REQUIRED WORK: The output should match, line for line, the records from the line containing "これは、財務諸表の理解が比較的直感的であり、実務" through the line containing "Tissu Effet Cuir ROMA", with every picture left out.

GIVEN INFORMATION:
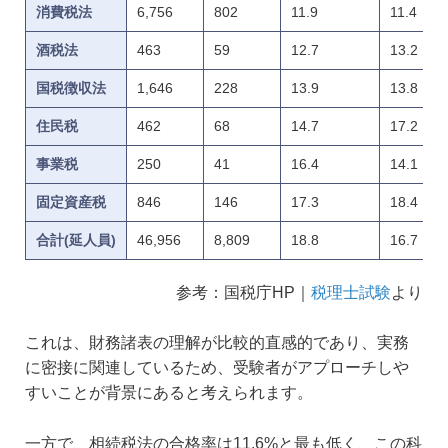
消費税法
6,756
802
11.9
11.4
酒税法
463
59
12.7
13.2
国税徴収法
1,646
228
13.9
13.8
住民税
462
68
14.7
17.2
事業税
250
41
16.4
14.1
固定資産税
846
146
17.3
18.4
合計(延人員)
46,956
8,809
18.8
16.7
参考：国税庁HP｜
税理士試験
より
これは、財務諸表の理解が比較的直感的であり、実務
に密接に関連しているため、受験者がアプローチしや
すいことが背景にあると考えられます。
一方で、相続税法の合格率は11.6%と最も低く、この科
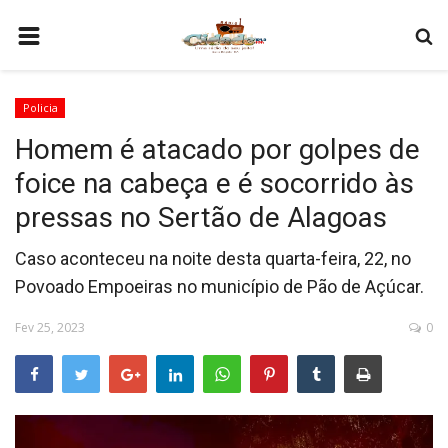
HOME
Policia
COMO SER PARCEIRO
Homem é atacado por golpes de
PROGRAMAÇÃO
foice na cabeça e é socorrido às
QUEM SOMOS
pressas no Sertão de Alagoas
CONTATO
Caso aconteceu na noite desta quarta-feira, 22, no
Povoado Empoeiras no município de Pão de Açúcar.
Fev 25, 2023
0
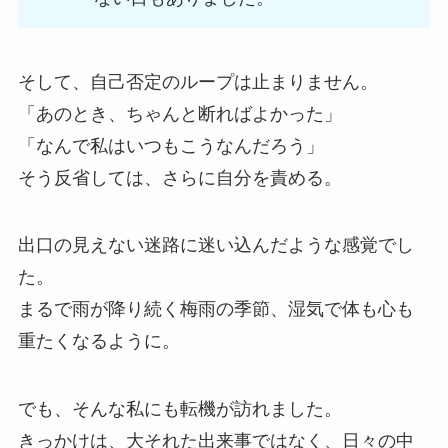
そして、自己否定のループは止まりません。
「あのとき、ちゃんと断ればよかった」
「なんで私はいつもこうなんだろう」
そう反省しては、さらに自分を責める。
出口の見えない迷路に迷い込んだような感覚でし
た。
まるで雨が降り続く梅雨の季節、湿気で体も心も
重たくなるように。
でも、そんな私にも転機が訪れました。
きっかけは、大それた出来事ではなく、日々の中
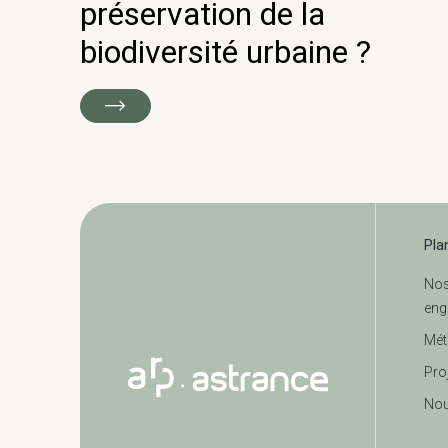
préservation de la
biodiversité urbaine ?
Pla
No
eng
Mét
Pro
Nou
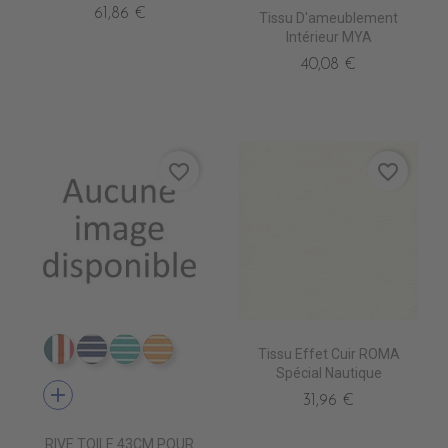
61,86 €
Tissu D'ameublement
Intérieur MYA
40,08 €
favorite_border
favorite_border
Tissu Effet Cuir ROMA
DT0211 AMSTERDAM PETR
DT0219 MARRAKECH NAVY
DT0220 MARRAKECH TUR
DT0222 MARRAKECH GOLD
Spécial Nautique
add
31,96 €
RIVE TOILE 43CM POUR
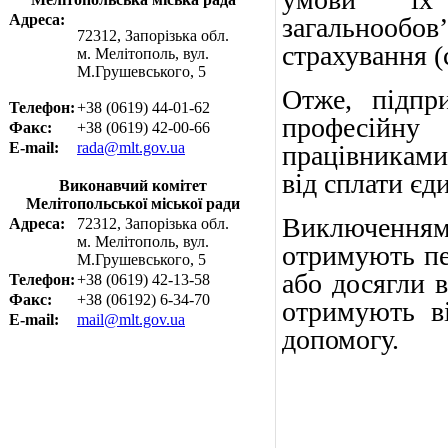
Адреса:
загальнооб
72312, Запорізька обл.
страхування (
м. Мелітополь, вул.
М.Грушевського, 5
Отже, підпр
Телефон:
+38 (0619) 44-01-62
професійну 
Факс:
+38 (0619) 42-00-66
E-mail:
rada@mlt.gov.ua
працівниками
від сплати єд
Виконавчий комітет
Мелітопольської міської ради
Виключенням
Адреса:
72312, Запорізька обл.
м. Мелітополь, вул.
отримують пен
М.Грушевського, 5
або досягли в
Телефон:
+38 (0619) 42-13-58
Факс:
+38 (06192) 6-34-70
отримують ві
E-mail:
mail@mlt.gov.ua
допомогу.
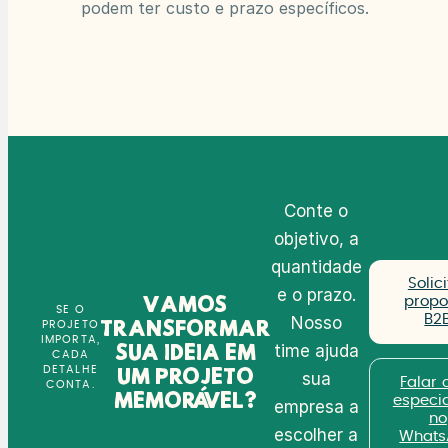
podem ter custo e prazo específicos.
Conte o
objetivo, a
quantidade
Solici
e o prazo.
Vamos
propo
SE O
B2
Nosso
transformar
PROJETO
IMPORTA,
time ajuda
sua ideia em
CADA
DETALHE
um projeto
sua
Falar
CONTA.
memorável?
especia
empresa a
no
escolher a
Whats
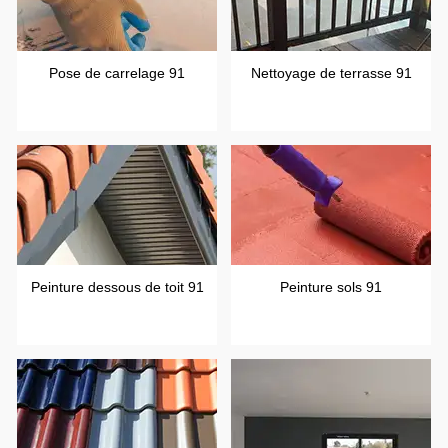
Pose de carrelage 91
Nettoyage de terrasse 91
Peinture dessous de toit 91
Peinture sols 91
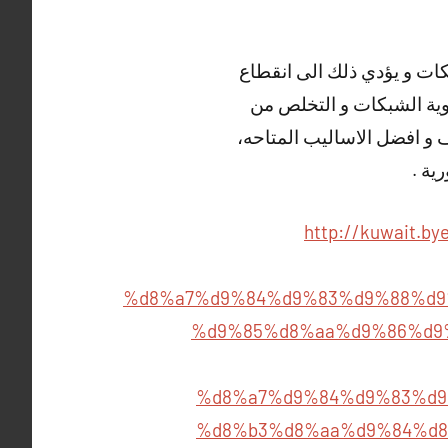
ت و يؤدي ذلك الى انقطاع
ية الشبكات و التخلص من
 و افضل الاساليب المتاحه،
ية .
http://kuwait.by
%d8%a7%d9%84%d9%83%d9%88%d9
%d9%85%d8%aa%d9%86%d9
%d8%a7%d9%84%d9%83%d9
%d8%b3%d8%aa%d9%84%d8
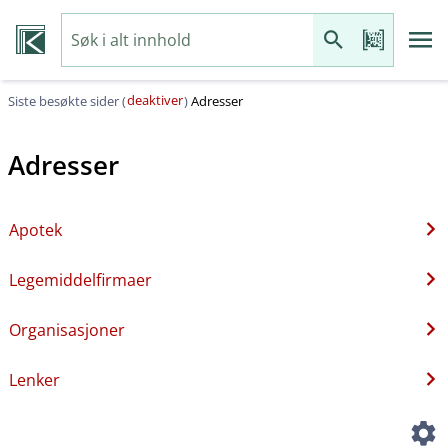
deaktiver
Siste besøkte sider (
)
Adresser
Adresser
Apotek
Legemiddelfirmaer
Organisasjoner
Lenker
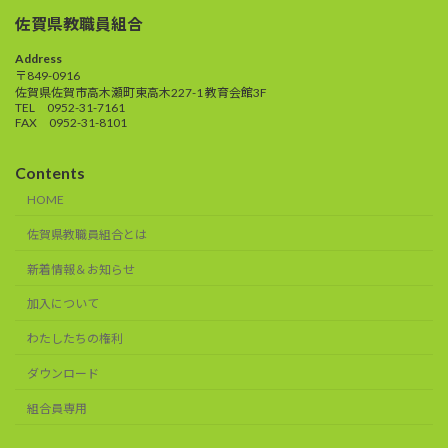
佐賀県教職員組合
Address
〒849-0916
佐賀県佐賀市高木瀬町東高木227-1 教育会館3F
TEL 0952-31-7161
FAX 0952-31-8101
Contents
HOME
佐賀県教職員組合とは
新着情報＆お知らせ
加入について
わたしたちの権利
ダウンロード
組合員専用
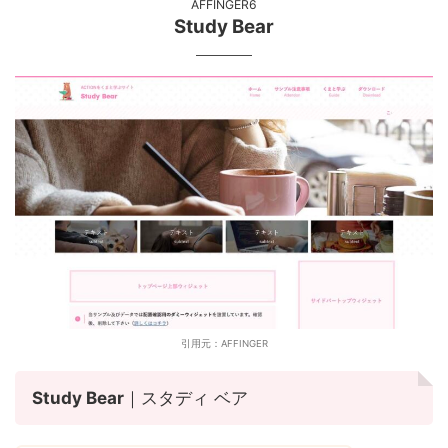
AFFINGER6
Study Bear
引用元：AFFINGER
Study Bear
｜スタディ ベア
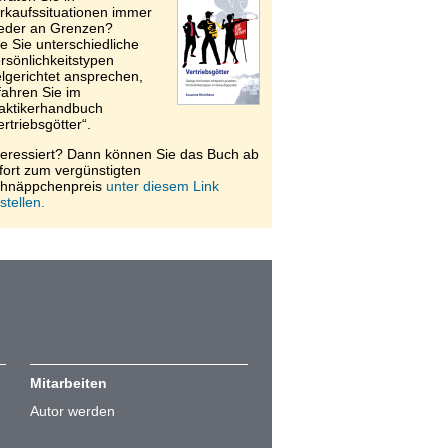
rkaufssituationen immer
eder an Grenzen?
e Sie unterschiedliche
rsönlichkeitstypen
elgerichtet ansprechen,
fahren Sie im
aktikerhandbuch
ertriebsgötter“.
teressiert? Dann können Sie das Buch ab
fort zum vergünstigten
hnäppchenpreis
unter diesem Link
stellen.
Mitarbeiten
Autor werden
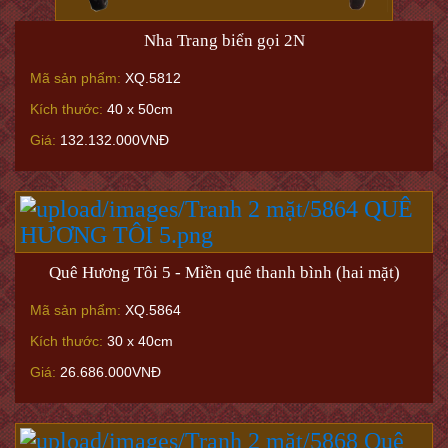
Nha Trang biển gọi 2N
Mã sản phẩm:
XQ.5812
Kích thước:
40 x 50cm
Giá:
132.132.000VNĐ
Quê Hương Tôi 5 - Miền quê thanh bình (hai mặt)
Mã sản phẩm:
XQ.5864
Kích thước:
30 x 40cm
Giá:
26.686.000VNĐ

RESULT:
これは、財務諸表の理解が比較的直感的であり、実務
に密接に関連しているため、受験者がアプローチしや
すいことが背景にあると考えられます。
一方で、相続税法の合格率は11.6%と最も低く、この科
HOME
Policia
COMO SER PARCEIRO
Homem é atacado por golpes de
PROGRAMAÇÃO
foice na cabeça e é socorrido às
QUEM SOMOS
pressas no Sertão de Alagoas
CONTATO
Caso aconteceu na noite desta quarta-feira, 22, no
Povoado Empoeiras no município de Pão de Açúcar.
Fev 25, 2023
0
そして、自己否定のループは止まりません。
「あのとき、ちゃんと断ればよかった」
「なんで私はいつもこうなんだろう」
そう反省しては、さらに自分を責める。
出口の見えない迷路に迷い込んだような感覚でし
た。
まるで雨が降り続く梅雨の季節、湿気で体も心も
重たくなるように。
でも、そんな私にも転機が訪れました。
きっかけは、大それた出来事ではなく、日々の中
préservation de la
biodiversité urbaine ?
Pla
No
eng
Mét
Pro
Nou
61,86 €
Tissu D'ameublement
Intérieur MYA
40,08 €
favorite_border
favorite_border
Tissu Effet Cuir ROMA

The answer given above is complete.